_What you will do_
Among the entries that follow, find every line with the word "Zuschüsse" and list it.
++++ Data for review
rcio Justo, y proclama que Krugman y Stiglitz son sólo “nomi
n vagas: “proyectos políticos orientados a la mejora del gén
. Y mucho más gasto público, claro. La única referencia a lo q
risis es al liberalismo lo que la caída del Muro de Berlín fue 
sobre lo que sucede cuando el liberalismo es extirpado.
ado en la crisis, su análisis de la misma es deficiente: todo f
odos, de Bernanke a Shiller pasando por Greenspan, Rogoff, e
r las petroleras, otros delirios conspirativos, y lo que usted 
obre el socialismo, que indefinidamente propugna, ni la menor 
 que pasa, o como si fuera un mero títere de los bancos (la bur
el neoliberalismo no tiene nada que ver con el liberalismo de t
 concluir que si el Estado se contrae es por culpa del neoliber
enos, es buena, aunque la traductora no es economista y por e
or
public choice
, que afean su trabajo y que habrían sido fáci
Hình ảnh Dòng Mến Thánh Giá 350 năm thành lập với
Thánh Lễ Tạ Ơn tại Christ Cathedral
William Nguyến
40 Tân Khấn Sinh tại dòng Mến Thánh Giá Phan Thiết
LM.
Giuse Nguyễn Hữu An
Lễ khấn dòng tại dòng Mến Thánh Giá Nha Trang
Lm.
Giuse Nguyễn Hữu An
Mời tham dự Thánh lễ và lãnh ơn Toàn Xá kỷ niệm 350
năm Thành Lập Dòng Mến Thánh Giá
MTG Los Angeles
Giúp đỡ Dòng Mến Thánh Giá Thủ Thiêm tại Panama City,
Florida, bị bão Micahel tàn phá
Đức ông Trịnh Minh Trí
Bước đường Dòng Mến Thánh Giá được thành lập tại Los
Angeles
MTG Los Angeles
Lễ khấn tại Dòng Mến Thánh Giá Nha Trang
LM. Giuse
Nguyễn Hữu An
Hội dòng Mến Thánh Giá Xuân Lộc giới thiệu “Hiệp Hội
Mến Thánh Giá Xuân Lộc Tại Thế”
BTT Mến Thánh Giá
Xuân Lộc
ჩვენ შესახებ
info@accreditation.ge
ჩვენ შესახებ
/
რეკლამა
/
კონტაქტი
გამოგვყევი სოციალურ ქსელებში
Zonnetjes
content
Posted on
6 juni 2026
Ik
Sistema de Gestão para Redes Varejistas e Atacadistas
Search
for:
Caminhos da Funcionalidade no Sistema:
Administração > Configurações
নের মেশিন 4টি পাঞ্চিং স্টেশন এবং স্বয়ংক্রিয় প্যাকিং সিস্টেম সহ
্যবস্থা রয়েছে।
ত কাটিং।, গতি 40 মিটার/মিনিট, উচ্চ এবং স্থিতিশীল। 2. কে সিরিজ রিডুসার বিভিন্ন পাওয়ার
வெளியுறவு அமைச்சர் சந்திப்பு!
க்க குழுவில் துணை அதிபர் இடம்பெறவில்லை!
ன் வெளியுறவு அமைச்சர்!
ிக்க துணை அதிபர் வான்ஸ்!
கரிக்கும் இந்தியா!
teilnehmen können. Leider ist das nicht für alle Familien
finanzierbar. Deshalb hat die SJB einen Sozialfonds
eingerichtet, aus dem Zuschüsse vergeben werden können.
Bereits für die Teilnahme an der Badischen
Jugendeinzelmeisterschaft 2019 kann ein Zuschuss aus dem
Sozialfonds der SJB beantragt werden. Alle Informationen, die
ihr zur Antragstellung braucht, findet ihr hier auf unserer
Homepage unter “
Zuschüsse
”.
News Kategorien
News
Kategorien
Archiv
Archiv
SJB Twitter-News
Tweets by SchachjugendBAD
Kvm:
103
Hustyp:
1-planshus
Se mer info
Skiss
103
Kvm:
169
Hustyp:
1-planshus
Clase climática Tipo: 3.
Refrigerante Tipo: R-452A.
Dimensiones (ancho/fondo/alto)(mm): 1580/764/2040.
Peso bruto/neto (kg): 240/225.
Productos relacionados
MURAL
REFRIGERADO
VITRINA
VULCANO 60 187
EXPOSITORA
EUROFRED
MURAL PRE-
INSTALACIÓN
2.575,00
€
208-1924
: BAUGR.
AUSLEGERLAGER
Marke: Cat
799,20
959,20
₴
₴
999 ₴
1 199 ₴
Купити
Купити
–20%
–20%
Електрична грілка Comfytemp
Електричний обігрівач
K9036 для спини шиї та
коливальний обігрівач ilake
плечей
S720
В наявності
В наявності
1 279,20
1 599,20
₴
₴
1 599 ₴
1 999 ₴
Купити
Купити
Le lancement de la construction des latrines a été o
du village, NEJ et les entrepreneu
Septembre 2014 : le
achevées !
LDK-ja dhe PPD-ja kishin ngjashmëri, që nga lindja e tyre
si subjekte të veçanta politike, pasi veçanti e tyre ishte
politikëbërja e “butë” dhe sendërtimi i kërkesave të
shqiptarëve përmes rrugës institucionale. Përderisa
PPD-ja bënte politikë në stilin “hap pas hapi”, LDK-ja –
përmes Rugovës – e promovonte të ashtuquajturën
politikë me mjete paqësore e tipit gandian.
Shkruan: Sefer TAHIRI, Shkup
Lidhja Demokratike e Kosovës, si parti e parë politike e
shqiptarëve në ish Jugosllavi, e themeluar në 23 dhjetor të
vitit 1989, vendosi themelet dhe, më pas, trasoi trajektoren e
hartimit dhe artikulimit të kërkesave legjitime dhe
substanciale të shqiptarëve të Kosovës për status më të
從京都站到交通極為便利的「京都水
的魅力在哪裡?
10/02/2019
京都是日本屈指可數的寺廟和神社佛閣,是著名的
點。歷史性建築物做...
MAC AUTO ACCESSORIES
++++++++
_Your solution_
eingerichtet, aus dem Zuschüsse vergeben werden können.
Zuschüsse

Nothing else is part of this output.